BERRA – L’UTILIZZO DEL MONOPATTINO STA CREANDO UNA QUANTITA’ DI INCIDENTI ANCHE IMPORTANTI – SAREBBERO NECESSARIE NORME PRECISE E UN’ASSICURAZIONE R.C.

Berra – Una moda o una necessità? Sta di fatto che i l’uso del monopattino elettrico è diventato uno strumento quotidiano ed anche nel piccolo paese di Berra qualcuno lo utilizza (vedi foto). Però bisogna fare molta attenzione, perché se usato in modo scorretto, seppur nel rispetto delle regole, può essere molto pericoloso. 

Giordano Biserni, presidente Asaps, ne reclama il rispetto delle più elementari regole, “dal corretto utilizzo delle strade al rispetto della segnaletica verticale e orizzontale, alla guida non alterata e al fatto che il monopattino non è un giocattolo e le arterie stradali non sono parchi di divertimento. Vanno aumentati i controlli e le sanzioni e introdotto da subito il ‘targhino’ mentre è consigliabile l’uso del casco, vista la gravità delle lesioni che molti conducenti riportano anche nelle cadute autonome.

Sarebbe poi necessario l’obbligo di una copertura assicurativa anche per i mezzi non noleggiati ma in uso ai privati. Terminata la pandemia, questo veicolo potrà certamente essere utile ma senza alcuni concetti fondamentali non avremo maggiore sicurezza stradale. E a questo obiettivo devono partecipare anche le aziende di sharing, monitorando i propri dispositivi e il numero di sinistri in cui rimangono coinvolti i clienti, bloccandone l’utilizzo in caso di reiterate violazioni alle norme del Codice della strada”
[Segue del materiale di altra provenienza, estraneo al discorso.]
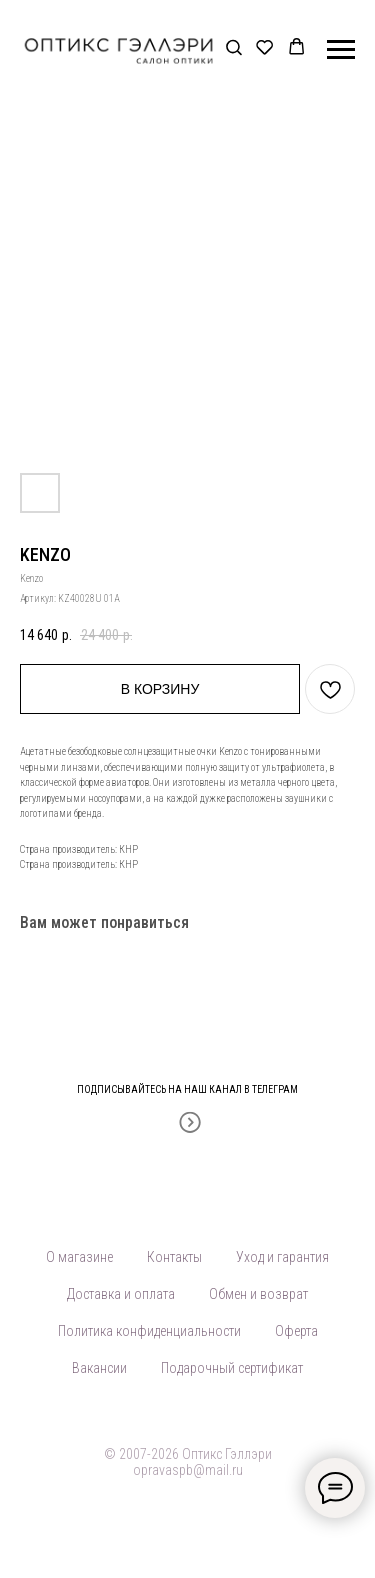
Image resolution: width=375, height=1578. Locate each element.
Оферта (296, 1331)
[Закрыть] (353, 1076)
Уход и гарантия (282, 1257)
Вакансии (99, 1368)
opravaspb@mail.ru (188, 1470)
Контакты (174, 1257)
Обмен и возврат (258, 1294)
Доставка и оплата (121, 1294)
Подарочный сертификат (232, 1368)
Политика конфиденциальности (149, 1331)
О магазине (79, 1257)
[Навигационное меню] (341, 50)
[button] (233, 48)
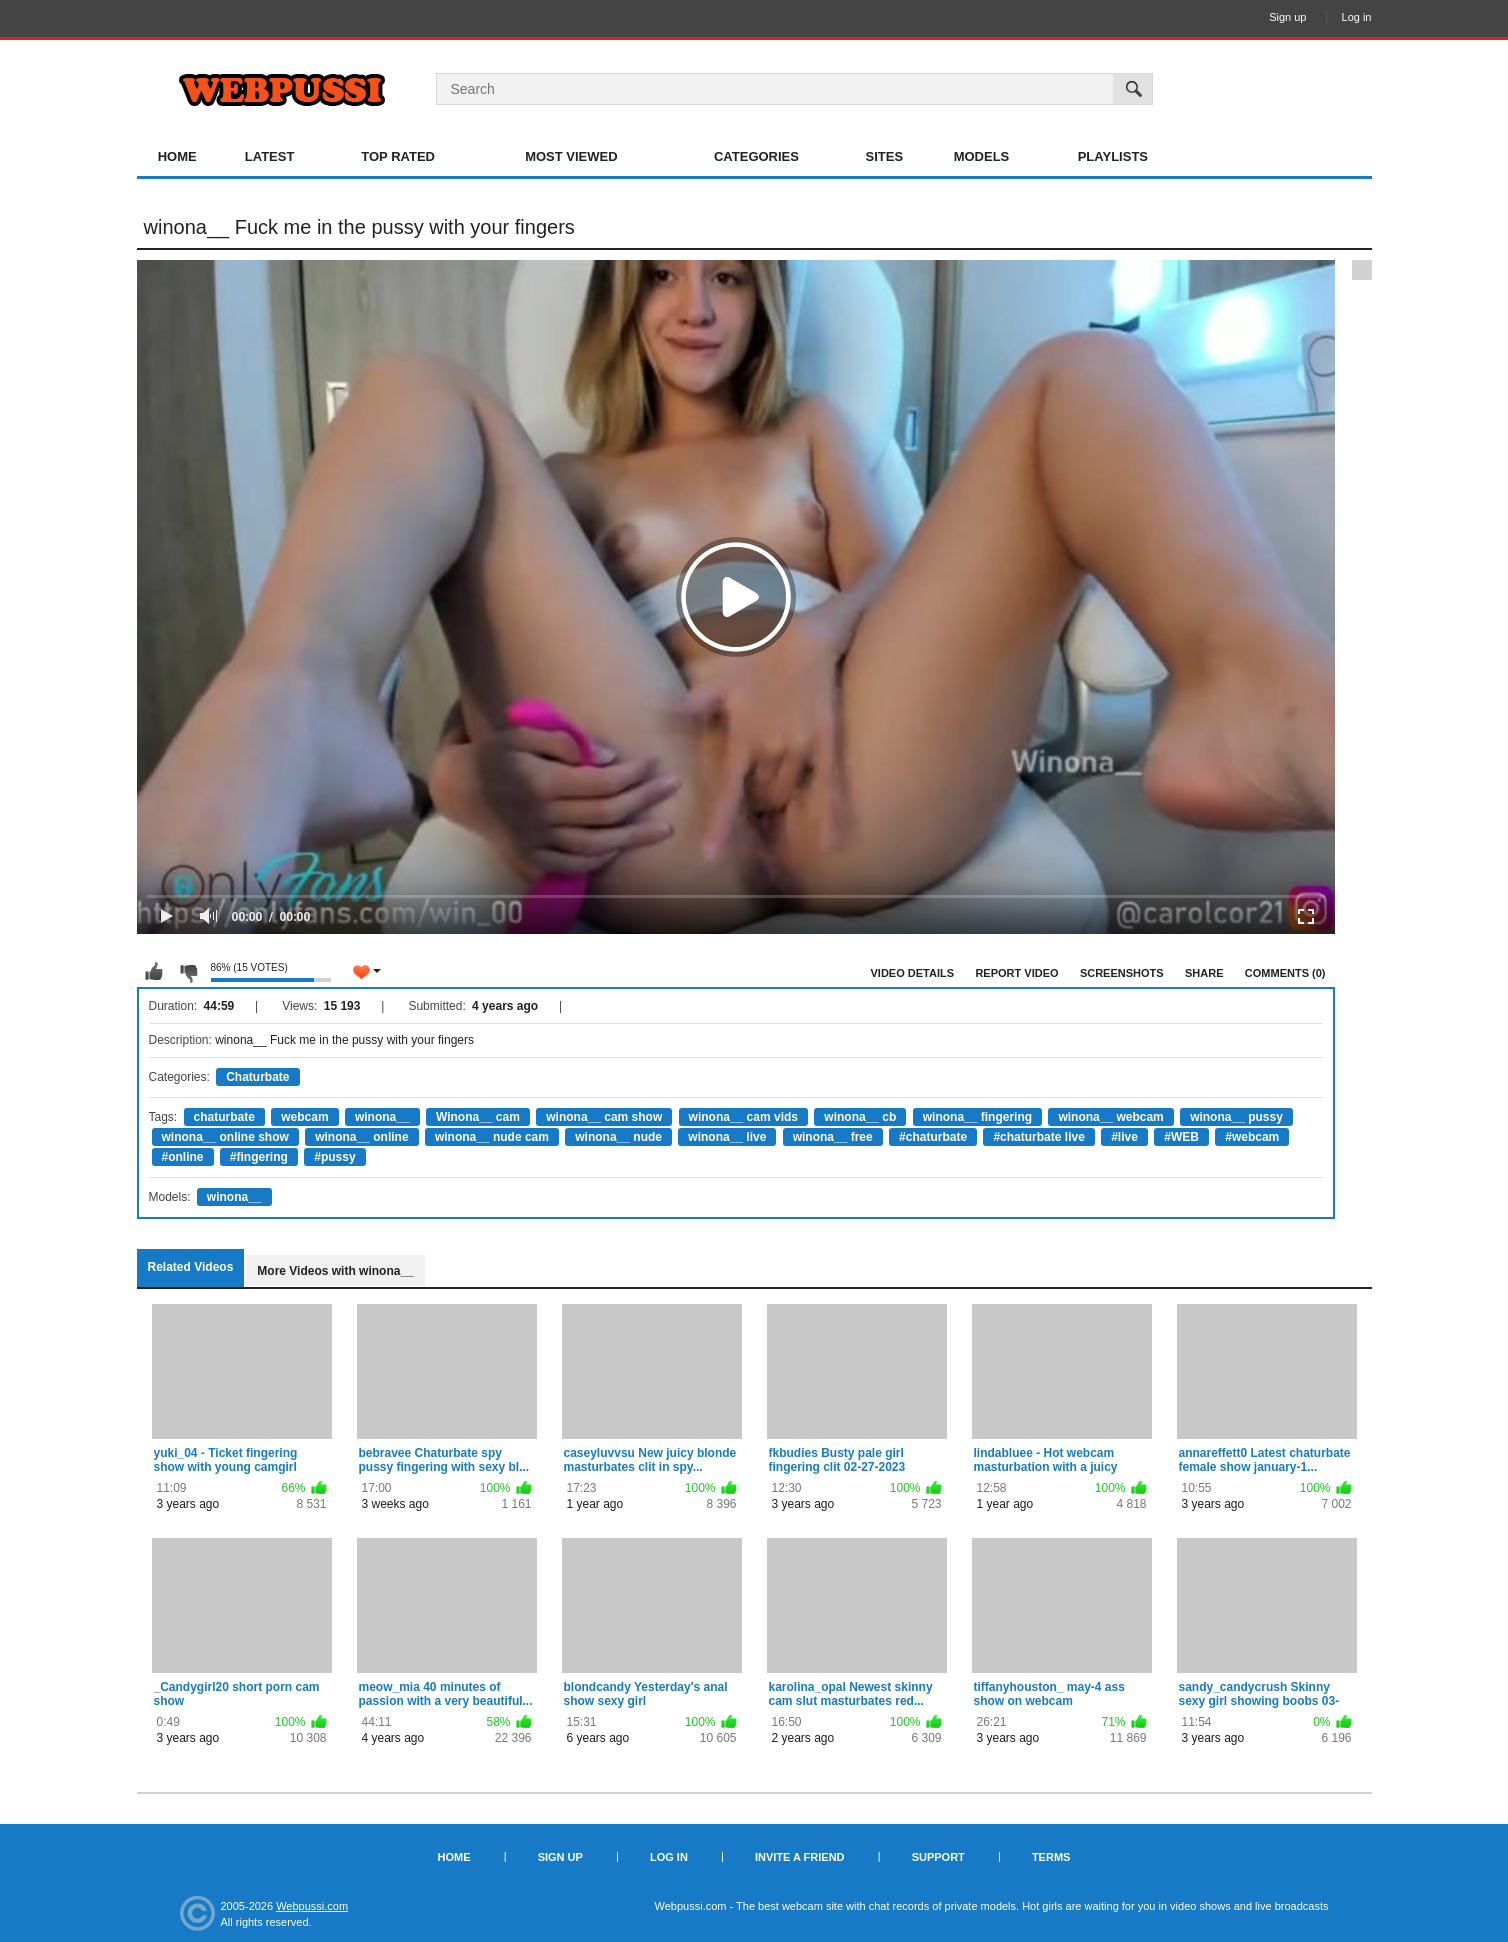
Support (938, 1857)
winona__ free (833, 1137)
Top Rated (398, 156)
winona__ (382, 1117)
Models (982, 156)
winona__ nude (618, 1137)
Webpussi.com (312, 1906)
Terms (1051, 1857)
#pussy (334, 1157)
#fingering (259, 1157)
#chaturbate (933, 1137)
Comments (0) (1285, 973)
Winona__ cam (478, 1117)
I numeri degli incidenti sono allarmanti, se si considera che i monopattini in circolazione sono ancora relativamente pochi (70-80 mila secondo alcune stime), che la pandemia ha imposto molte limitazioni alla circolazione e che una stima reale – complice anche la scarsa disponibilità di dati a livello di Comuni – appare difficile se non impossibile, visto il grandissimo numero di eventi che per fortuna si risolve con danni lievi e senza l’intervento della polizia stradale.

“La principale causa di sinistro – spiegano gli esperti dell’Associazione – è la caduta autonoma dovuta a ribaltamento, senza urto contro ostacoli fissi. Su questo aspetto, sicuramente, incide sia la distrazione alla guida – molti gli utenti che usano il cellulare alla guida anche per fare i selfie – sia l’inesperienza del guidatore, spesso giovanissimo, ma anche la manutenzione stradale di molte arterie cittadine, con buche ed avvallamenti che non facilitano l’utilizzo di un veicolo con ruote molto piccole, soprattutto nei centri storici”.

Seguono gli scontri frontali e laterali, spesso agli incroci stradali, dove non vengono rispettate le precedenze, e gli scontri contro ostacoli fissi, senza tralasciare le rotatorie. Ed è stata proprio una rotatoria, a Budrio nel vicino bolognese, ad ospitare  il primo sinistro mortale, con un 60enne deceduto nello scontro con un’auto in una rotatoria a scorrimento veloce.